In past decades, the rise of narcocorridos -- songs about the outlaw violence of the drug trade -- gave a dark twist to the form. Bands like Los Tigres del Norte used the style to revel in, critique and mock cartel culture, in much the way gangsta rappers grappled with the allure and peril of their trade.
The 2014 killings of 43 students in the Mexican state of Guerrero, however, underlined the genre's potency as a way to protest the unthinkable in the social media era. Hundreds of songs, like "Ayotzinapa 43" from Chicago's Jose Luis Carrisoza Jr. and his father, Jose Luis Carrisoza Sr., flooded YouTube as impromptu memorials and calls to action.
The El Paso massacre likely will be a similar historic tragedy for Mexican and Chicano songwriters to document.

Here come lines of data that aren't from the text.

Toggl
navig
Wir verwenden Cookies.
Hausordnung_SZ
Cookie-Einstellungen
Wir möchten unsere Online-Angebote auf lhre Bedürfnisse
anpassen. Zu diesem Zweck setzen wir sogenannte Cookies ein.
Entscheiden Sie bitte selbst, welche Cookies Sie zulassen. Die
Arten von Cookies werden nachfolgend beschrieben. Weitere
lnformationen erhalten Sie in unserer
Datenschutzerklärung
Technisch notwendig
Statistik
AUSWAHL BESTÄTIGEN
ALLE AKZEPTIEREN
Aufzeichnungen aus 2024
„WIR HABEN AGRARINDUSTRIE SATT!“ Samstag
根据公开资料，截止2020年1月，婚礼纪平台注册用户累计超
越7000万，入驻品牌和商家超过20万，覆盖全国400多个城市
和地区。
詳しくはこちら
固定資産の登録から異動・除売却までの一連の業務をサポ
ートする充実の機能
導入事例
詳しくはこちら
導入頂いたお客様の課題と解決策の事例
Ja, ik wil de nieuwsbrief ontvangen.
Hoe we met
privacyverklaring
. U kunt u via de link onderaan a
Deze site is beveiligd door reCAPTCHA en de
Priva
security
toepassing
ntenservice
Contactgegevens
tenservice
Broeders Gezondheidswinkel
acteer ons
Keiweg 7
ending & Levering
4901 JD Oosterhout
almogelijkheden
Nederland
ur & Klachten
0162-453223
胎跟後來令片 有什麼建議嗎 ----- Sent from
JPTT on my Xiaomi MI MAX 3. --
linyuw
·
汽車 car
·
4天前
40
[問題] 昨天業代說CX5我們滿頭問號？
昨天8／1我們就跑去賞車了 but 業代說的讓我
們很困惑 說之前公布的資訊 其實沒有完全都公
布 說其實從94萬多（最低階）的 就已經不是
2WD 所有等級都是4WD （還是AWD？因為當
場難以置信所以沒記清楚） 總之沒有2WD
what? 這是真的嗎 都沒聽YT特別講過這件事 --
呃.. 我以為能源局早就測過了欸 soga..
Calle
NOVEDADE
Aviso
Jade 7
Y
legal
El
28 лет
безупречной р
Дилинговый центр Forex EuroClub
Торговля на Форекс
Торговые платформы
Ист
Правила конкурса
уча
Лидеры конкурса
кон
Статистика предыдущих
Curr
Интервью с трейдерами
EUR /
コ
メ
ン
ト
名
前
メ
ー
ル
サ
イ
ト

The accused El Paso gunman, Patrick Crusius, confessed to the killing and said he intended to target Mexicans. Eight of the 22 victims were Mexican nationals, and many of the dead had Latino surnames. Authorities said he posted a racist screed shortly before the attacks that echoed President Trump's rhetoric about an invasion of Latinos over the U.S. border.
Sadly, the El Paso shooting evoked many of the themes of corridos -- tragedy, heroism, national identity and conflict at the U.S.-Mexico border. It's no surprise that, in the wake of such loss and racial strife, songwriters are already turning to the form to make sense of it, and name who they think is to blame for it.
"This has been a way for Mexican people to react to Trump over the last few years, and all his obnoxious, insulting, hateful rhetoric. It's a way to put that whole thing into perspective," Loza said. "I wouldn't be surprised to see Trump's name or the name of the 1/8alleged3/8 killer come up" in future corridos.
Border towns like El Paso (next door to Ciudad Juarez, Mexico) play a huge role in corrido tradition. Texas border culture has inspired some of the best-known corridos, such as songs about Juan Nepomuceno Cortina (who shot a U.S. marshal for abusing a servant) and Gregorio Cortez (who killed a U.S. sheriff after an unjust arrest).
For years, groups of son jarrocho musicians have gathered at the Tijuana border wall to perform together from opposite sides. In 2018, Grammy-winning Latin jazz composer Arturo O'Farrill brought a cross-cultural orchestra to the border to record an album, "Fandango at the Wall."
In Puerto Rico, reggaeton and Latin trap artists like Bad Bunny, iLe and Residente were at the front lines of protests against the U.S. territory's governor, Ricardo A. Rossello, leading to his resignation.
Latin America has a 500-year-old history of using music to document and resist racist oppression and violence. After the tragedy at El Paso, expect to see much more of it.
"When something like this happens, people won't forget about it, they will make it part of their culture," Loza said. "All of this stuff around the wall, immigration and the massacre is instigating major musical expression. This music will pay homage to heroes and it will name villains."